However, the Nigerian delegation led by President Buhari which was at the world gathering was not represented at the meeting despite the fact that the country is the worst hit by the Boko Haram insurgency with over a million IDPs scattered across various camps in the country.

Expressing surprise at the big blunder, U.N. aid chief Stephen O’Brien could not hide his feelings as Reuters quoted him as saying that Nigeria where most people have been displaced by Boko Haram attacks did not send anyone to the United Nations event.
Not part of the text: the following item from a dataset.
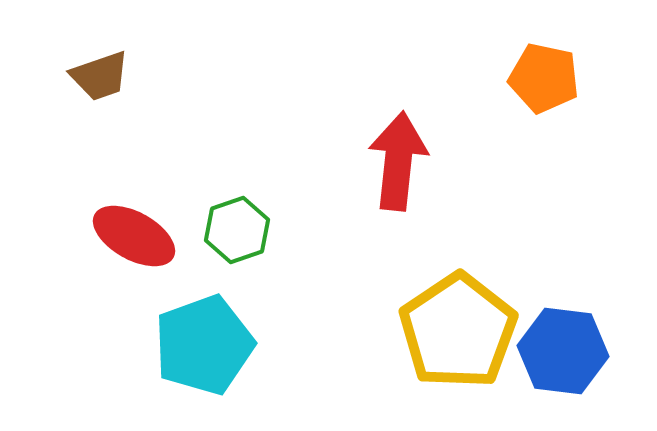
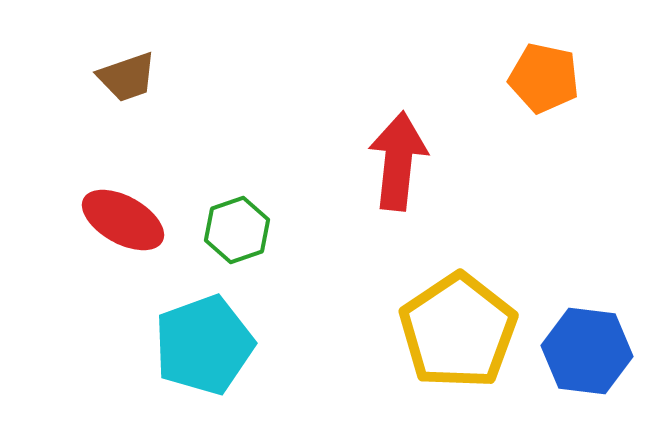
brown trapezoid: moved 27 px right, 1 px down
red ellipse: moved 11 px left, 16 px up
blue hexagon: moved 24 px right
Reuters also said U.S. and European Union diplomats also expressed disappointment that Nigeria did not attend the event chaired by O’Brien on the sidelines of the U.N. General Assembly.

“These (displaced) families are being used as ammunition because it is the children that are used as bombers in markets and in train stations,” Reuters quoted Chad’s Foreign Minister Moussa Faki Mahamat, as saying at the meeting, adding “Trade is virtually wiped out in this area.”

Other U.N. diplomats at the meeting were also quoted as warning that the aid emergency in Lake Chad Basin risked being forgotten amid other humanitarian crises in Syria, Yemen and South Sudan.

Niger Prime Minister Brigi Rafini reportedly warned that the Lake Chad Basin area was in the midst of a “genuine disaster.”

“We need massive assistance from the international community,” he was quoted as saying, adding “It is the population that has shared with these refugees and displaced people the little they have while they themselves are living in extremely vulnerable situations.”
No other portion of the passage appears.